Activity ::
Only the lines from the one with "Batteri OEM" through the end of the data below belong in the answer, restated word for word, pictures excluded.

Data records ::
* * * * * * *
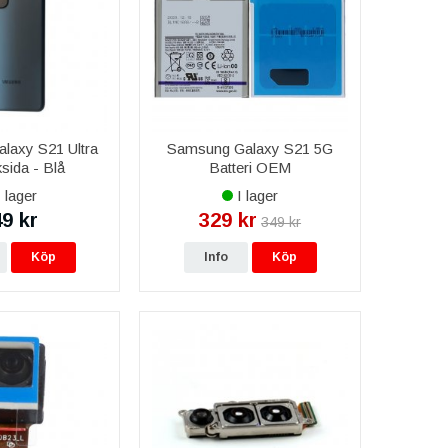
laxy S21 Ultra
Samsung Galaxy S21 5G
sida - Blå
Batteri OEM
 lager
I lager
9 kr
329 kr
349 kr
Köp
Info
Köp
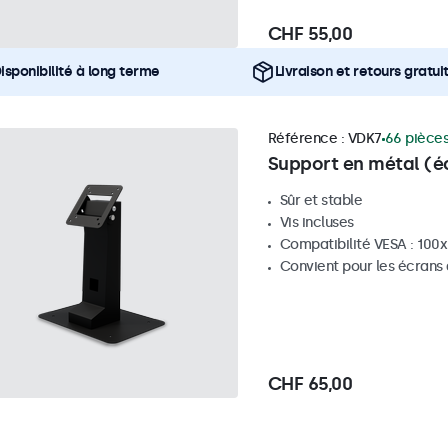
CHF 55,00
isponibilité à long terme
Livraison et retours gratui
Référence :
VDK7
66 pièces
Support en métal (é
Sûr et stable
Vis incluses
Compatibilité VESA : 100
Convient pour les écrans
CHF 65,00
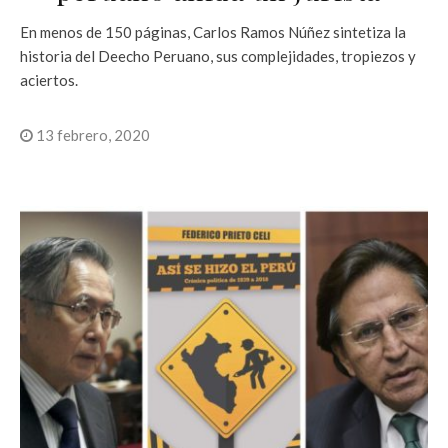
En menos de 150 páginas, Carlos Ramos Núñez sintetiza la
historia del Deecho Peruano, sus complejidades, tropiezos y
aciertos.
13 febrero, 2020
* * * * * * *
Written solution ::
Batteri OEM
 lager
I lager
9 kr
329 kr
349 kr
Köp
Info
Köp
CHF 55,00
isponibilité à long terme
Livraison et retours gratui
Référence :
VDK7
66 pièces
Support en métal (é
Sûr et stable
Vis incluses
Compatibilité VESA : 100
Convient pour les écrans
CHF 65,00
En menos de 150 páginas, Carlos Ramos Núñez sintetiza la
historia del Deecho Peruano, sus complejidades, tropiezos y
aciertos.
13 febrero, 2020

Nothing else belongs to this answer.